Copy each line from the listing below where the word "target" shows up.
=======
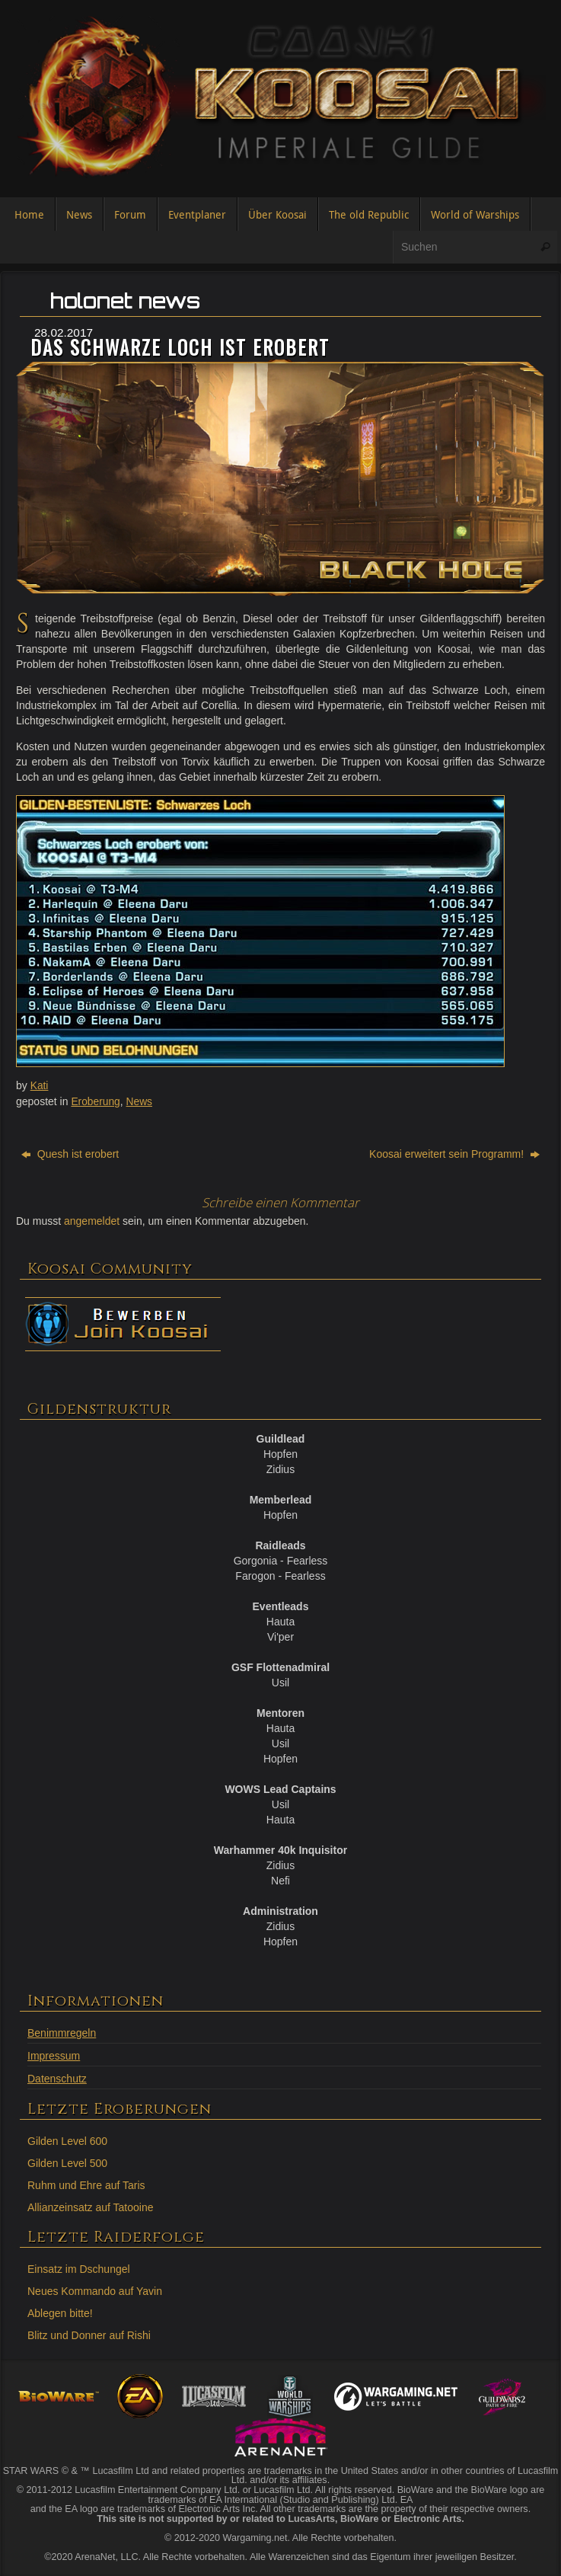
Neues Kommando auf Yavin (94, 2289)
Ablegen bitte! (60, 2311)
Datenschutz (57, 2076)
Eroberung (95, 1101)
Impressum (53, 2053)
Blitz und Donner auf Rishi (89, 2333)
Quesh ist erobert (70, 1152)
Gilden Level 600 (67, 2139)
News (140, 1101)
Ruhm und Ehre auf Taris (86, 2183)
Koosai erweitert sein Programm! (454, 1152)
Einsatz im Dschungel (78, 2267)
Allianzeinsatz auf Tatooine (90, 2205)
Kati (39, 1085)
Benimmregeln (61, 2031)
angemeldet (92, 1219)
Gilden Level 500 (67, 2161)
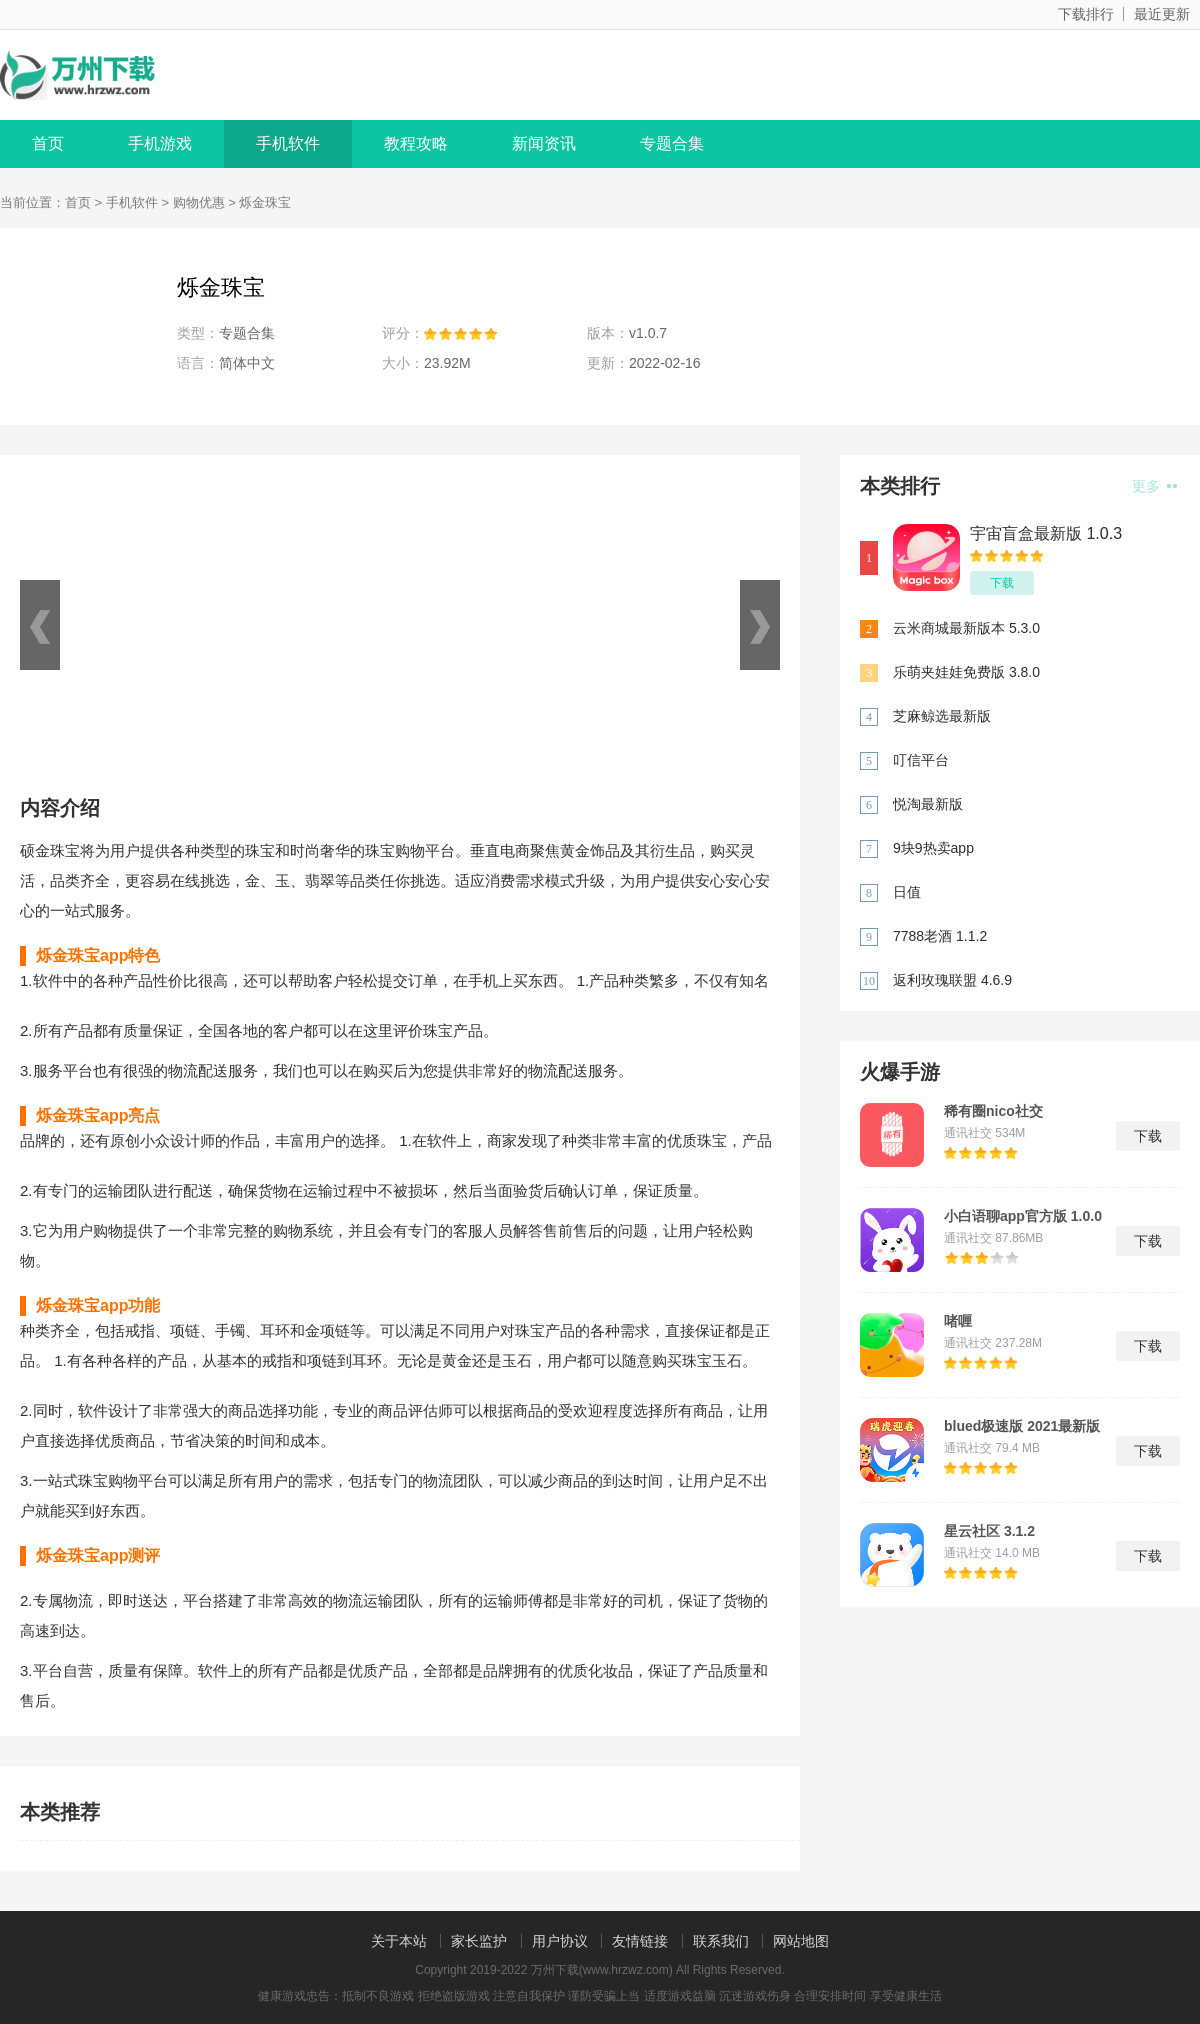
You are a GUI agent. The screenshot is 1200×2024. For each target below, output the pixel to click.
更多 (1154, 486)
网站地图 (801, 1941)
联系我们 (721, 1941)
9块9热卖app (933, 848)
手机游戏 (160, 143)
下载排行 (1086, 14)
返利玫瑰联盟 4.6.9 (952, 980)
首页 (48, 143)
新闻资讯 (544, 143)
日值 (907, 892)
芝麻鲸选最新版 (942, 716)
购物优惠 (199, 202)
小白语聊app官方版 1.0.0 (1023, 1216)
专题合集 (672, 143)
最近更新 (1162, 14)
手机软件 (288, 143)
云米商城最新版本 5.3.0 (966, 628)
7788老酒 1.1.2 (940, 936)
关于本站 (399, 1941)
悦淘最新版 (928, 804)
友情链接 (640, 1941)
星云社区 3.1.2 (989, 1531)
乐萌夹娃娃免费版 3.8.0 (966, 672)
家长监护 (479, 1941)
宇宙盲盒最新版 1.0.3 (1046, 533)
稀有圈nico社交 (993, 1111)
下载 (1002, 583)
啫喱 (958, 1321)
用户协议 (560, 1941)
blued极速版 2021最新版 (1022, 1426)
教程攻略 (416, 143)
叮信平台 (921, 760)
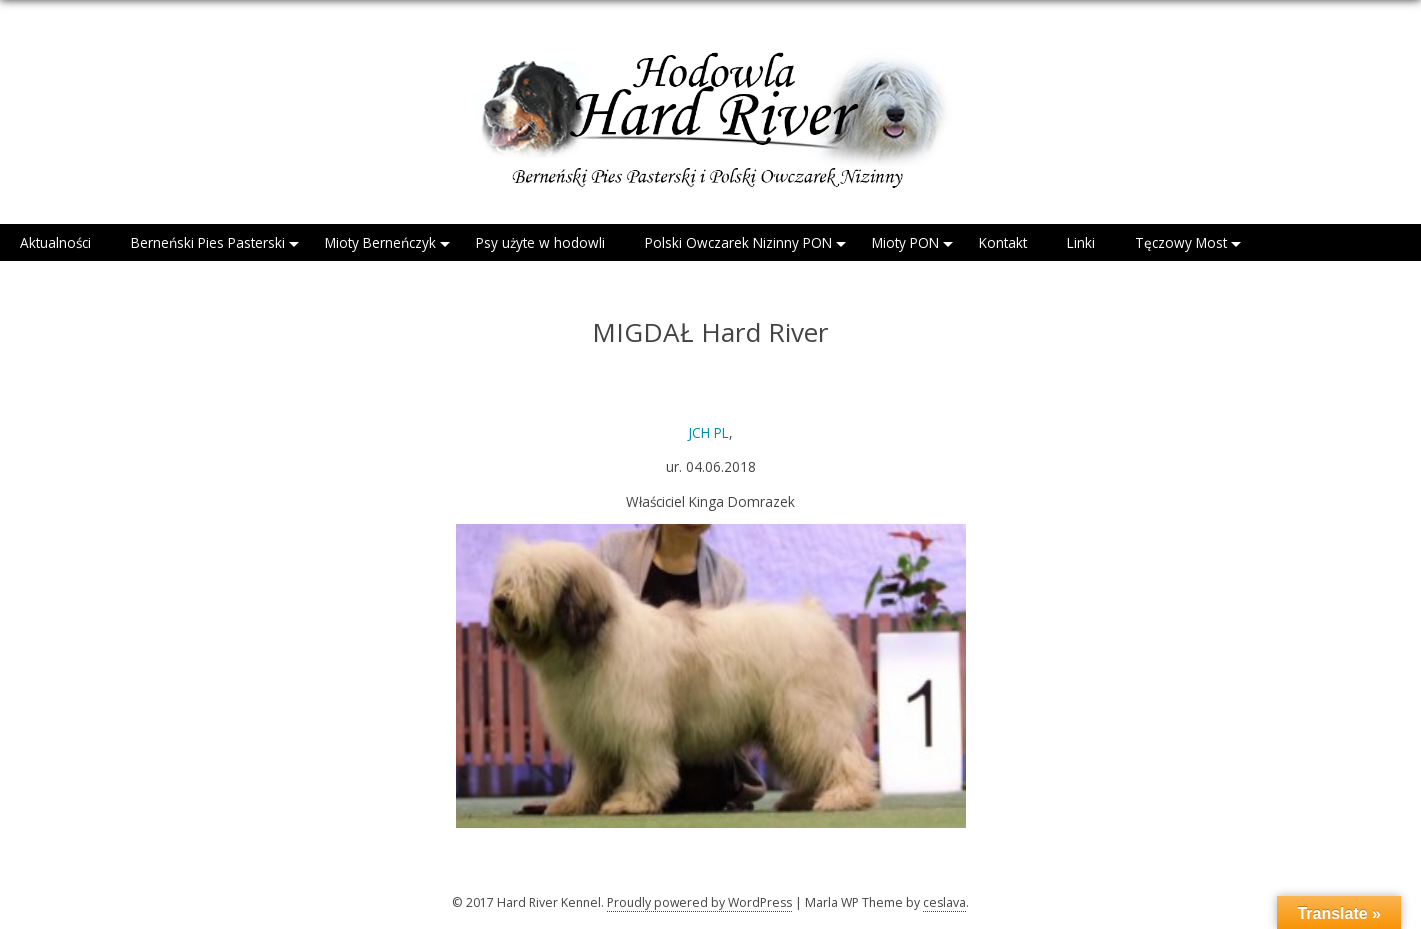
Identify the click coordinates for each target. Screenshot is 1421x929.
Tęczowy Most (1181, 242)
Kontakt (1003, 242)
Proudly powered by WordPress (699, 902)
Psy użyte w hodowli (540, 242)
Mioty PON (905, 242)
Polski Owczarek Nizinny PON (738, 242)
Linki (1081, 242)
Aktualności (55, 242)
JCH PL (708, 432)
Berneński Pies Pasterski (208, 242)
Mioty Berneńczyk (380, 242)
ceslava (944, 902)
=======
▸ **RESULT OF THE EXERCISE**
You are a GUI agent. The screenshot is 1200×2024. For each target below, output the pixel to click.
Identify the click coordinates for each target. Screenshot is 1421x929.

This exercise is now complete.